Tutte le voci di Marjan Van Rompay

Per il ciclo di articoli #Womentothefore #IWD2024, la sassofonista belga Marjan Van Rompay

Marjan Van Rompay:
Foto Hugo Van Beveren
Articolo
jazz

Questo articolo è pubblicato contemporaneamente sulle seguenti riviste europee, nell'ambito di "Giant Steps", un'operazione di valorizzazione delle giovani musiciste jazz e blues: Citizen Jazz (Fr), JazzMania (Be), Jazz'halo (Be), LondonJazz News (UK), Jazz-Fun (DE), il giornale della musica (IT), In&Out Jazz (ES) e Donos Kulturalny (PL). 

#Womentothefore #IWD2024

Nell'ambito della Giornata internazionale della donna, accendiamo i riflettori su una protagonista del sassofono jazz: Marjan Van Rompay. Trentacinquenne, belga, ha un quartetto a proprio nome e un trio chiamato Wolf, anche in formazione xl a tre voci (Soulflyer). 

È coinvolta in diversi progetti con il cantautore Niels Boutsen/Stoomboot (Zandland), Q-some Band e un tributo ad Aznavour (Merci Charles). Insegna musica alla Podiumacademie di Lier. 

Si occupa di una famiglia con tre bambini piccoli e anche il marito Janos Bruneel, contrabbassista molto richiesto, è coinvolto creativamente nel suo quartetto.

Il suo ultimo disco con il trio Wolf, Circles, con il pianista Wout Gooris e la cantante Fien Desmet, ha ricevuto recensioni entusiastiche.

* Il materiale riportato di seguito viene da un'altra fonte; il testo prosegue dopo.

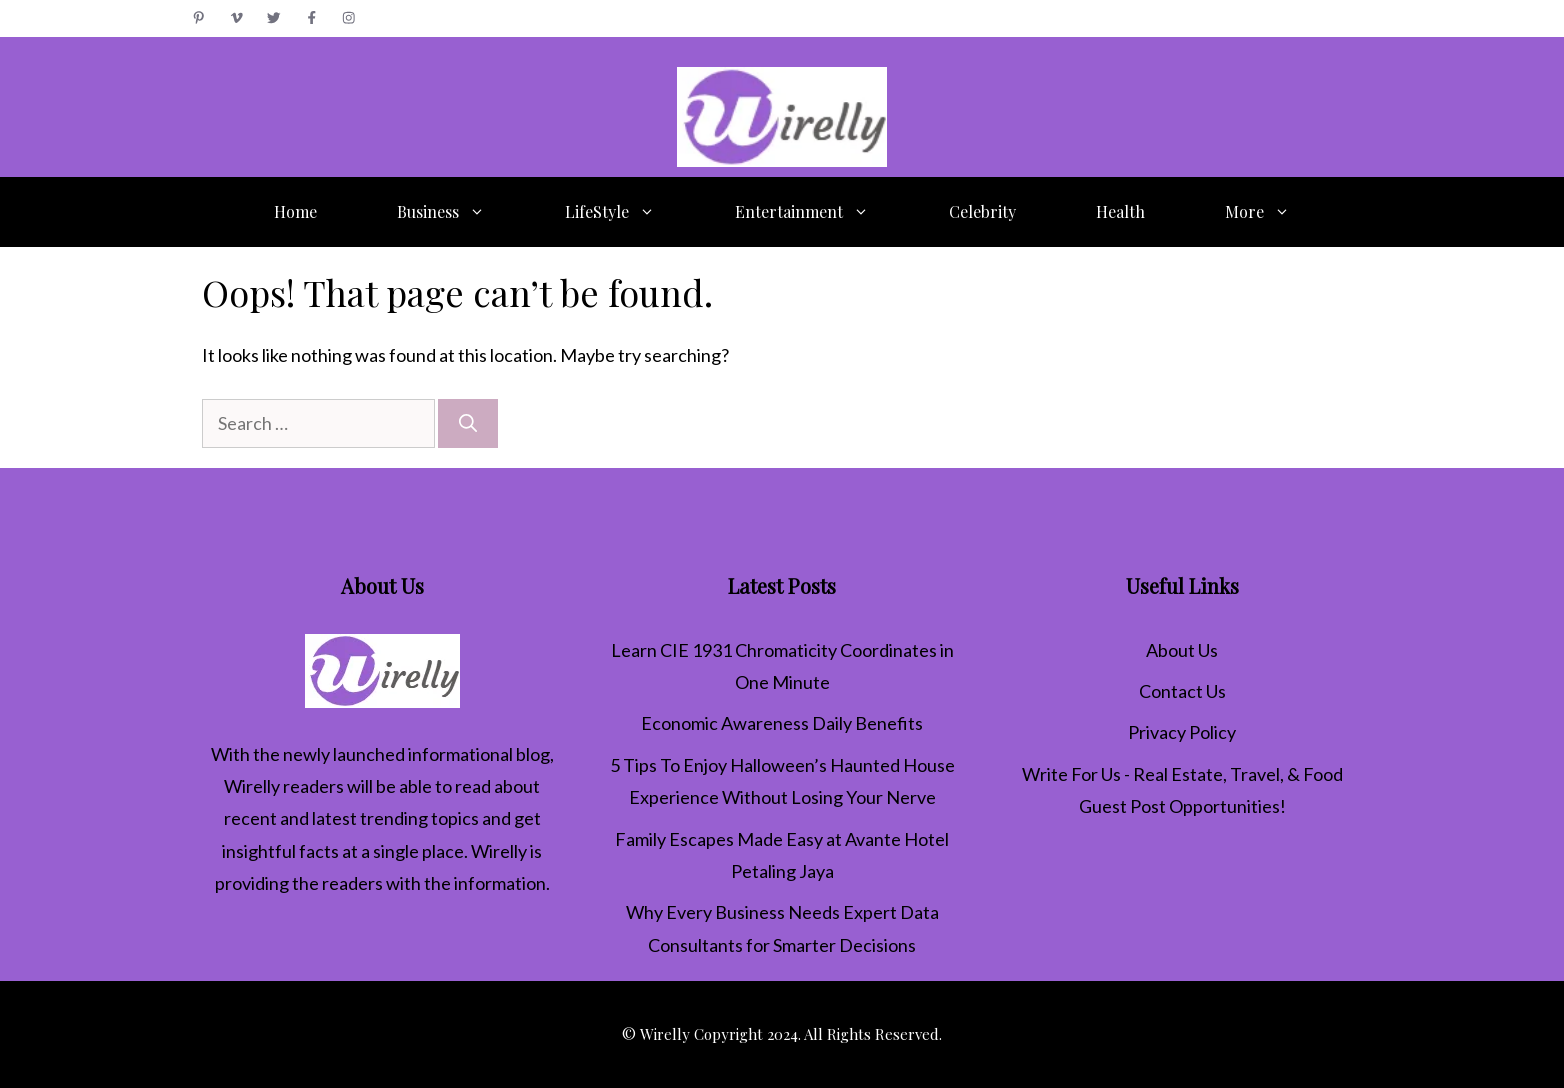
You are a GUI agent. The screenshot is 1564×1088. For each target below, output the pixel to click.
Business (461, 212)
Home (295, 211)
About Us (1182, 650)
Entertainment (822, 212)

Un fan ha parlato di "timbro di velluto". «La voce rotonda e sognante sottolinea il pianoforte intimista e le linee melodiche contrastanti del sax... Il Wolf trio affascina con la sua apparente semplicità, la profonda stratificazione e la musicalità rinfrescante e contemporanea», è scritto nella recensione di Jazz'halo dell'album.

La scelta del sassofono è avvenuta all'età di 10 anni, quando Marjan ha iniziato a frequentare la scuola di musica.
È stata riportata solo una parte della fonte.